Your integer description is not quite good, although correct. There is
a standard, better way.

Assuming that a, b, and c are integer, the condition

   c != b or c != a

can be expressed as

   |c - b| + |c - a| >= 1.

So, you need to describe the absolute value, which is a nonlinearity.

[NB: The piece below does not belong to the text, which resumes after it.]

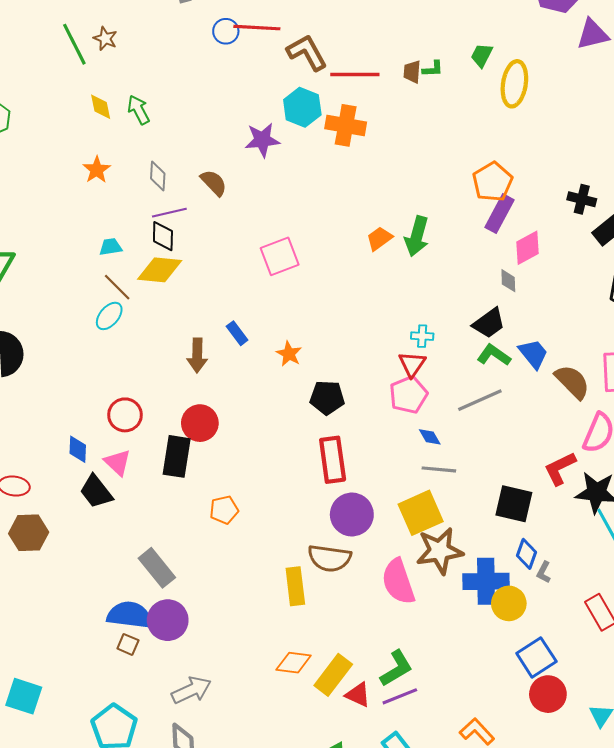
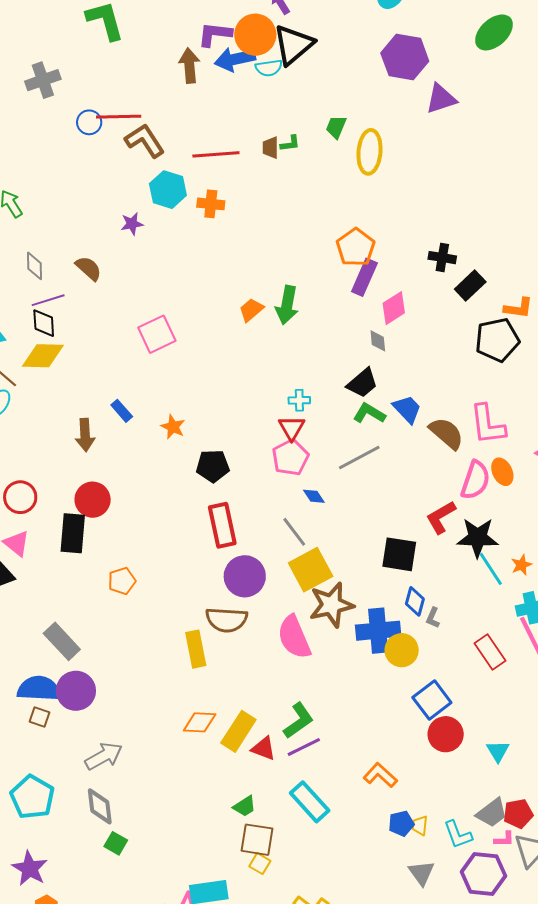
brown L-shape: (307, 52) -> (145, 141), moved
orange cross: (346, 125) -> (211, 204), size x0.7
purple star: (262, 140) -> (132, 224), size x0.7
gray line: (439, 469) -> (294, 532), moved, turned 52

Let |x| <= u, i.e. -u <= x <= +u, where u is a known constant. It is
well known that

   |x| = x1 + x2,

where

   x = x1 - x2,

   0 <= x1 <= u * k,

   0 <= x2 <= u * (1 - k),

   k^2 = k (i.e. k is binary)

Let in your case |c - b| <= u and |c - a| <= v, where u and v are known
constants. Then, assuming that |c - b| = x1 + x2 and |c - a| = y1 + y2,
the description of your condition is the following:

   (x1 + x2) + (y1 + y2) >= 1,

   c - b = x1 - x2,

   0 <= x1 <= u * k,

   0 <= x2 <= u * (1 - k),

   c - a = y1 - y2,

   0 <= y1 <= v * t,

   0 <= y2 <= v * (1 - t),

   k, t are binary.

So you need to introduce four continuous non-negative variables x1, x2,
y1, y2, two binary variables k, t, and seven linear constraints.

(Please, check formulae before using them; I didn't check them.)